§ What this task involves
Span requested from the data below: the line with "soon learn she’s spent the bulk of her" through the line with "content and increased", both included. Give only these lines again, exactly, and leave every picture out.

§ Source information
»»
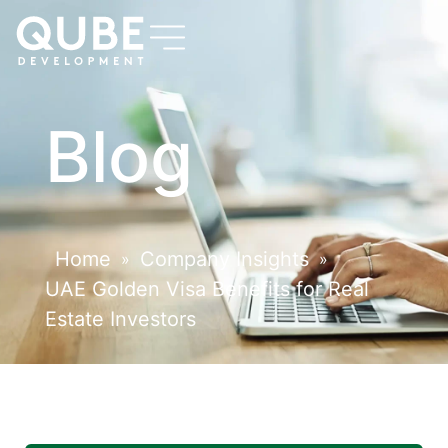
Blog
Home
Company Insights
»
»
UAE Golden Visa Benefits for Real
Estate Investors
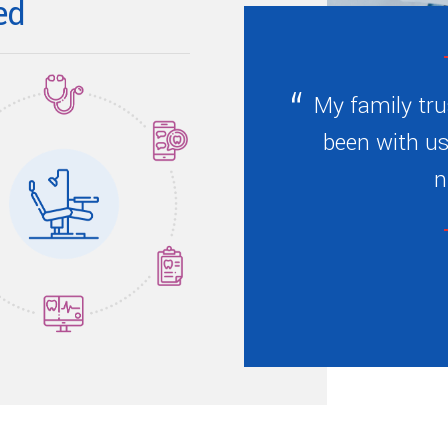
ed
My family tru
been with us
n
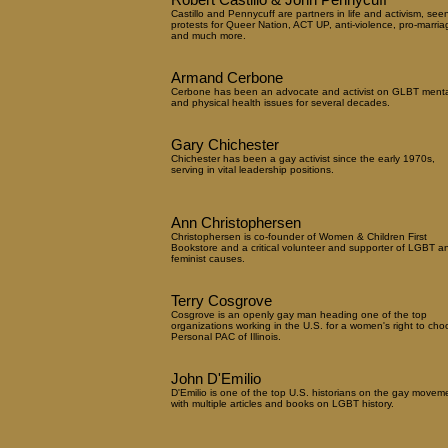
Castillo and Pennycuff are partners in life and activism, see
protests for Queer Nation, ACT UP, anti-violence, pro-marria
and much more.
Armand Cerbone
Cerbone has been an advocate and activist on GLBT menta
and physical health issues for several decades.
Gary Chichester
Chichester has been a gay activist since the early 1970s,
serving in vital leadership positions.
Ann Christophersen
Christophersen is co-founder of Women & Children First
Bookstore and a critical volunteer and supporter of LGBT a
feminist causes.
Terry Cosgrove
Cosgrove is an openly gay man heading one of the top
organizations working in the U.S. for a women's right to cho
Personal PAC of Illinois.
John D'Emilio
D'Emilio is one of the top U.S. historians on the gay movem
with multiple articles and books on LGBT history.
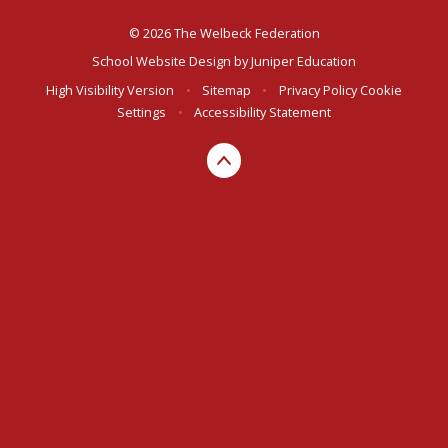
© 2026 The Welbeck Federation
School Website Design by
Juniper Education
High Visibility Version
•
Sitemap
•
Privacy Policy
Cookie
Settings
•
Accessibility Statement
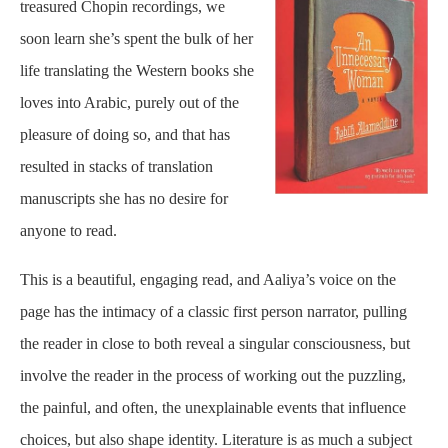
treasured Chopin recordings, we
soon learn she’s spent the bulk of her
life translating the Western books she
loves into Arabic, purely out of the
pleasure of doing so, and that has
resulted in stacks of translation
manuscripts she has no desire for
anyone to read.
This is a beautiful, engaging read, and Aaliya’s voice on the
page has the intimacy of a classic first person narrator, pulling
the reader in close to both reveal a singular consciousness, but
involve the reader in the process of working out the puzzling,
the painful, and often, the unexplainable events that influence
choices, but also shape identity. Literature is as much a subject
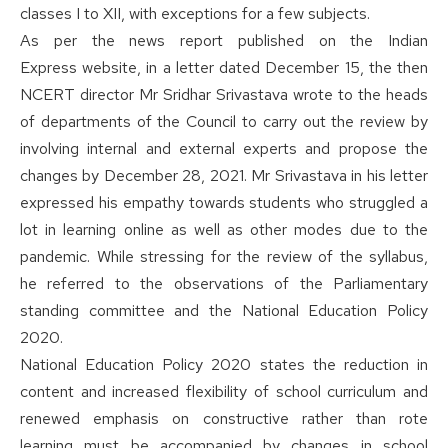
classes I to XII, with exceptions for a few subjects.
As per the news report published on the
Indian
Express
website, in a letter dated December 15, the then
NCERT director Mr Sridhar Srivastava wrote to the heads
of departments of the Council to carry out the review by
involving internal and external experts and propose the
changes by December 28, 2021. Mr Srivastava in his letter
expressed his empathy towards students who struggled a
lot in learning online as well as other modes due to the
pandemic. While stressing for the review of the syllabus,
he referred to the observations of the Parliamentary
standing committee and the National Education Policy
2020.
National Education Policy 2020 states the reduction in
content and increased flexibility of school curriculum and
renewed emphasis on constructive rather than rote
learning must be accompanied by changes in school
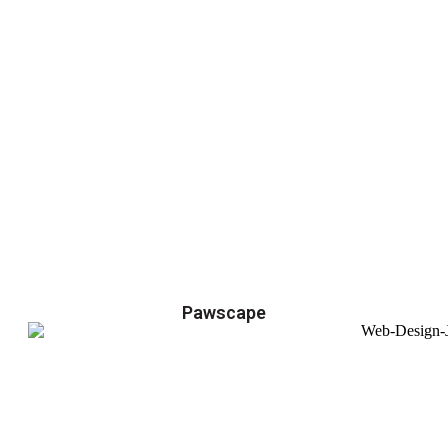
Pawscape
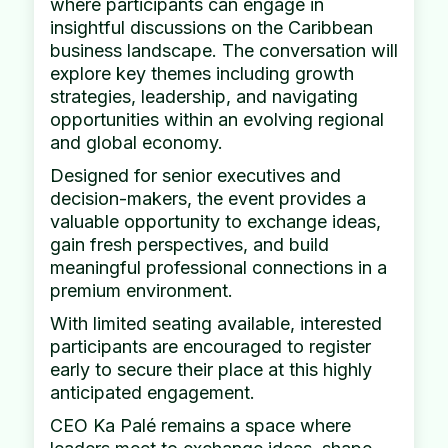
where participants can engage in
insightful discussions on the Caribbean
business landscape. The conversation will
explore key themes including growth
strategies, leadership, and navigating
opportunities within an evolving regional
and global economy.
Designed for senior executives and
decision-makers, the event provides a
valuable opportunity to exchange ideas,
gain fresh perspectives, and build
meaningful professional connections in a
premium environment.
With limited seating available, interested
participants are encouraged to register
early to secure their place at this highly
anticipated engagement.
CEO Ka Palé remains a space where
««
§ Answer section
soon learn she’s spent the bulk of her
life translating the Western books she
loves into Arabic, purely out of the
pleasure of doing so, and that has
resulted in stacks of translation
manuscripts she has no desire for
anyone to read.
This is a beautiful, engaging read, and Aaliya’s voice on the
page has the intimacy of a classic first person narrator, pulling
the reader in close to both reveal a singular consciousness, but
involve the reader in the process of working out the puzzling,
the painful, and often, the unexplainable events that influence
choices, but also shape identity. Literature is as much a subject
classes I to XII, with exceptions for a few subjects.
As per the news report published on the
Indian
Express
website, in a letter dated December 15, the then
NCERT director Mr Sridhar Srivastava wrote to the heads
of departments of the Council to carry out the review by
involving internal and external experts and propose the
changes by December 28, 2021. Mr Srivastava in his letter
expressed his empathy towards students who struggled a
lot in learning online as well as other modes due to the
pandemic. While stressing for the review of the syllabus,
he referred to the observations of the Parliamentary
standing committee and the National Education Policy
2020.
National Education Policy 2020 states the reduction in
content and increased flexibility of school curriculum and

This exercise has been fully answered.